All of this brings us back again and again to man's problem with God. We don't understand him, and we don't understand his plan for us. We do not like "not" being in control of our destiny. So, when cancer strikes down a 28-year-old mother of two; or an auto accident maims and kills a family of five; or an evil despot murders tens of thousands of countrymen because they look or speak differently, we feel that God is capricious or arbitrary in his dealings with mankind.

For most of our adult life we have wanted a God who perfectly designed the universe which now operates upon fixed principles, and we equate this to mean, evil people will suffer bad things, and good people will receive good things in life. And, of course, we are good people, so we should be receiving God's good things. But, we keep seeing good people getting whacked over the head with the disasters of life which none of us can look at without questioning God's moral integrity.

Or, as Jeremiah would put it, God I did just what you told me to do; I obeyed you down to the smallest detail, and look at me! God, why must I do all the suffering?

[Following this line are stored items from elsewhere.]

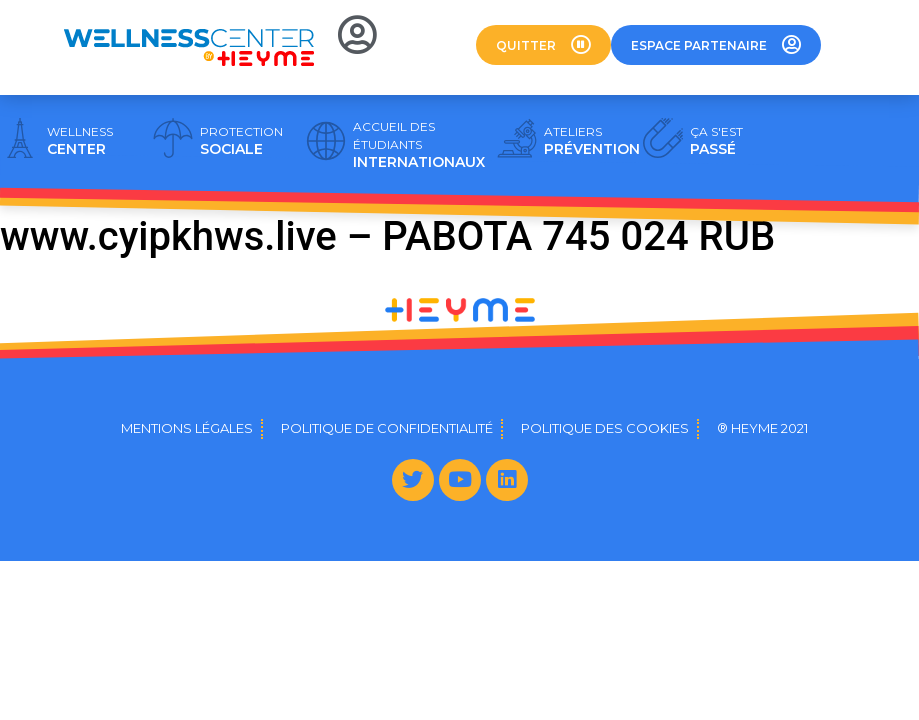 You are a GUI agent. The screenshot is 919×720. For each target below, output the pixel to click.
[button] (543, 45)
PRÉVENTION (592, 141)
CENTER (80, 141)
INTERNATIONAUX (419, 145)
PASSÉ (716, 141)
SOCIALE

Friend, you don't do all of the suffering. It helps to look at Jesus in Gethsemane. It helps to look at Jesus on a cross at Golgotha. Whatever and however God handles pain and suffering, He walked our path too. The wracking cry of, "My God, My God, why have you forsaken me?" must pierce the heavens for eternity. Was God out of control? Or, was He in total and complete control, willing to absorb pain and suffering as he became "just like us." I don't know why God does what he does. But, I do know that he was "tempted/tested in all points like as we are, yet without sin" so that he might become our Great High Priest, able to intercede for us in all of our heartaches and sorrows and bitterness of spirit as the troubles of life come our way.

The miracle of it all for those who trust in God as the Rock of their Salvation is that when life has dealt you its cruelest blows, you can proclaim with a smile on your face and peace in your heart, "It is well with my soul." Understanding God and what he is up to in his universe is not as important as believing that the God who created and sustains you also loves and keeps you, through the hard times as well as the not so hard times.